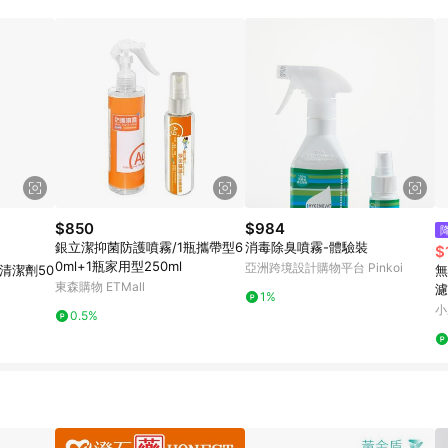
$850
$984
銀立潔抑菌防護噴霧/1瓶攜帶型6
消毒除臭噴霧-體驗裝
$
0ml+1瓶家用型250ml
亞洲跨境設計購物平台 Pinkoi
清潔劑50
無
東森購物 ETMall
濾
1%
小
0.5%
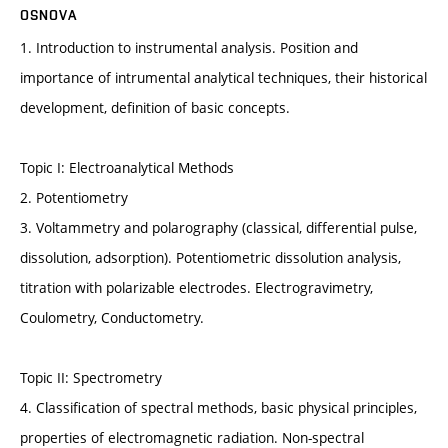
OSNOVA
1. Introduction to instrumental analysis. Position and
importance of intrumental analytical techniques, their historical
development, definition of basic concepts.
Topic I: Electroanalytical Methods
2. Potentiometry
3. Voltammetry and polarography (classical, differential pulse,
dissolution, adsorption). Potentiometric dissolution analysis,
titration with polarizable electrodes. Electrogravimetry,
Coulometry, Conductometry.
Topic II: Spectrometry
4. Classification of spectral methods, basic physical principles,
properties of electromagnetic radiation. Non-spectral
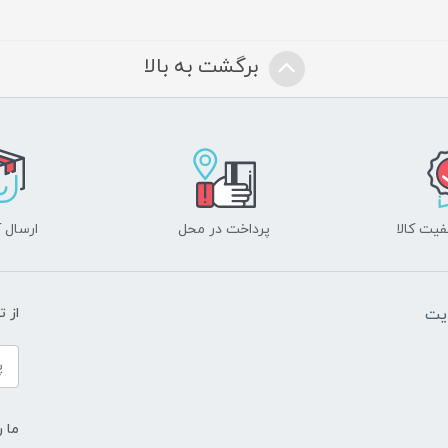
برگشت به بالا
یت کالا
پرداخت در محل
ارسال آ
یت
از 
ما ر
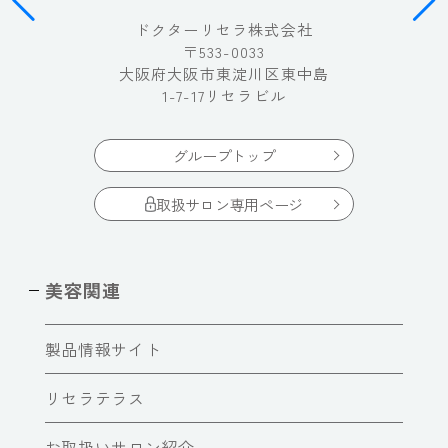
ドクターリセラ株式会社
〒533-0033
大阪府大阪市東淀川区東中島
1-7-17リセラビル
グループトップ
取扱サロン専用ページ
美容関連
製品情報サイト
リセラテラス
お取扱いサロン紹介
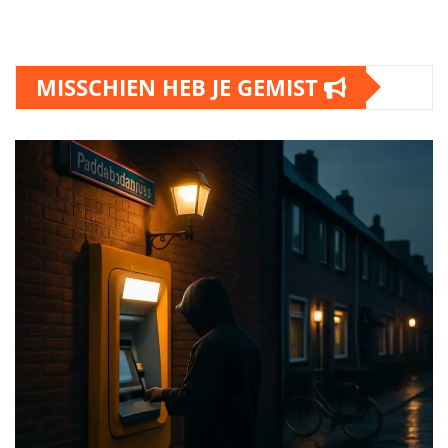
MISSCHIEN HEB JE GEMIST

.....

▶ Activity
Find the line that contains "Topic I: Electroanalytical Methods", then write out that line and each one after it, exactly and with nothing else, through the end of the entries above, without the pictures.

▶ Solution to this problem
Topic I: Electroanalytical Methods
2. Potentiometry
3. Voltammetry and polarography (classical, differential pulse,
dissolution, adsorption). Potentiometric dissolution analysis,
titration with polarizable electrodes. Electrogravimetry,
Coulometry, Conductometry.
Topic II: Spectrometry
4. Classification of spectral methods, basic physical principles,
properties of electromagnetic radiation. Non-spectral
برگشت به بالا
یت کالا
پرداخت در محل
ارسال آ
یت
از 
ما ر
ドクターリセラ株式会社
〒533-0033
大阪府大阪市東淀川区東中島
1-7-17リセラビル
グループトップ
取扱サロン専用ページ
美容関連
製品情報サイト
リセラテラス
お取扱いサロン紹介
MISSCHIEN HEB JE GEMIST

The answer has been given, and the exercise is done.